Segment Start: Source material

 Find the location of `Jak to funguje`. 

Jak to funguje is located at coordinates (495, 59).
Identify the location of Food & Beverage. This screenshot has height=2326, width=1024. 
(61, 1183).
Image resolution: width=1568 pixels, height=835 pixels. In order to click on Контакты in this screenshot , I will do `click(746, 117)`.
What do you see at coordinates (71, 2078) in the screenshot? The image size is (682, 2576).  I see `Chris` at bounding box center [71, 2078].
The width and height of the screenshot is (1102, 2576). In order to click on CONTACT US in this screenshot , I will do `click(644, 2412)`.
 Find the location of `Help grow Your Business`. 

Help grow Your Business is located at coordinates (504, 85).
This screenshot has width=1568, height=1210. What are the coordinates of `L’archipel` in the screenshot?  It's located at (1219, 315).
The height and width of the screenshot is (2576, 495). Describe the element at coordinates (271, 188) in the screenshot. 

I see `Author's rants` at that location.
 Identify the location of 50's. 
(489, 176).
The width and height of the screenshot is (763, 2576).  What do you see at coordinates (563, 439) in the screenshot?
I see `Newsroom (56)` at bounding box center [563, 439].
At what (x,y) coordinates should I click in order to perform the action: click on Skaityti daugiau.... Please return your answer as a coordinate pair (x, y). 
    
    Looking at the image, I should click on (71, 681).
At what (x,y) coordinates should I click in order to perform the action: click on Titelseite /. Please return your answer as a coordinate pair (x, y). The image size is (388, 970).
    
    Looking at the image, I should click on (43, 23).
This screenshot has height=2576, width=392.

Segment End: Source material

--- Directions for this task ---
Filter the listing above for the string "will" and copy every matching line.

--- Answer below ---
Image resolution: width=1568 pixels, height=835 pixels. In order to click on Контакты in this screenshot , I will do `click(746, 117)`.
The width and height of the screenshot is (1102, 2576). In order to click on CONTACT US in this screenshot , I will do `click(644, 2412)`.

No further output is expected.